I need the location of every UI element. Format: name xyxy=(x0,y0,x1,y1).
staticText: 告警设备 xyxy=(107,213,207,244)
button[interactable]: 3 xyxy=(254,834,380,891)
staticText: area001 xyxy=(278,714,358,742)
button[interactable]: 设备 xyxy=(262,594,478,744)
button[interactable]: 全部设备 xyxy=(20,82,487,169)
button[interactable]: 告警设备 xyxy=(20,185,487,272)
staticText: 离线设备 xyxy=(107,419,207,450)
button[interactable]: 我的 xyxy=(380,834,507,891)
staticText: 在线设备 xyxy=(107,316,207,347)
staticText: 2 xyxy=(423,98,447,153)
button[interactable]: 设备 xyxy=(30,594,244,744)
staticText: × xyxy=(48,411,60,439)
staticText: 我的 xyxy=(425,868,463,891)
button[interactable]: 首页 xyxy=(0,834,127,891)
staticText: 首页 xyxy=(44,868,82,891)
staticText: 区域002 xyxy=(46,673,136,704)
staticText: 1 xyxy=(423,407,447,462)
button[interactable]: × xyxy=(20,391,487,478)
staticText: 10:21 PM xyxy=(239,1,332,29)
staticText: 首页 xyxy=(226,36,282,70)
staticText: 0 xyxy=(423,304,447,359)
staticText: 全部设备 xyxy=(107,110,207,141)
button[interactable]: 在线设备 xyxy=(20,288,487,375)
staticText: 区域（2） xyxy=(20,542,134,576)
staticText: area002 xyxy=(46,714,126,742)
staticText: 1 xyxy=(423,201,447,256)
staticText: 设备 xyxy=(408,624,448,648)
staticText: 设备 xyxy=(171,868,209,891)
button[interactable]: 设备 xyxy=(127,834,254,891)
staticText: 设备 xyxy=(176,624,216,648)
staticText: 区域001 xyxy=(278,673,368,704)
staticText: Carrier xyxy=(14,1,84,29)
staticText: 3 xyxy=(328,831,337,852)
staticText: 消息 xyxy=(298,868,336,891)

····················

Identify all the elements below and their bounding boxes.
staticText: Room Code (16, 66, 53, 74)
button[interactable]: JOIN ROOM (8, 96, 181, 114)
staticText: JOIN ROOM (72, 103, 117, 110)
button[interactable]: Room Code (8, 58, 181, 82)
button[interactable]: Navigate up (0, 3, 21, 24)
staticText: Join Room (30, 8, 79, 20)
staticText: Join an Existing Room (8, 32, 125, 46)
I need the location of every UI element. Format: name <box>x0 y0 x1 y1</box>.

····················

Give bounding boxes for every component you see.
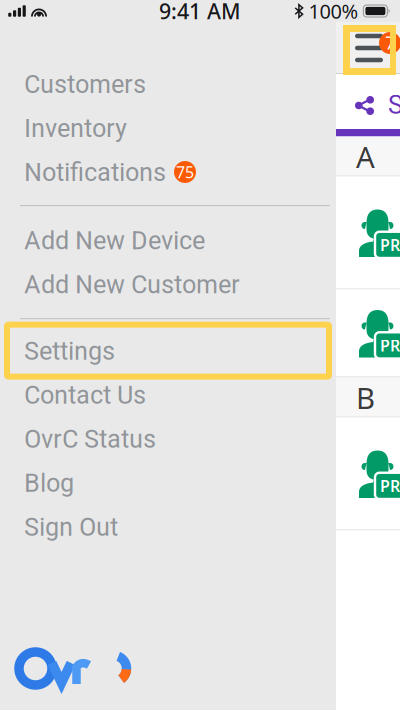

····················

▶ _EXERCISE_
Everything in the material above from the line that has "Identify all the" through the line that has "I need the location of every UI element. Format: name <box>x0" must be duplicated exactly, with no other lines given.

▶ _EXERCISE SOLUTION_
Identify all the elements below and their bounding boxes.
staticText: Room Code (16, 66, 53, 74)
button[interactable]: JOIN ROOM (8, 96, 181, 114)
staticText: JOIN ROOM (72, 103, 117, 110)
button[interactable]: Room Code (8, 58, 181, 82)
button[interactable]: Navigate up (0, 3, 21, 24)
staticText: Join Room (30, 8, 79, 20)
staticText: Join an Existing Room (8, 32, 125, 46)
I need the location of every UI element. Format: name <box>x0 y0 x1 y1</box>.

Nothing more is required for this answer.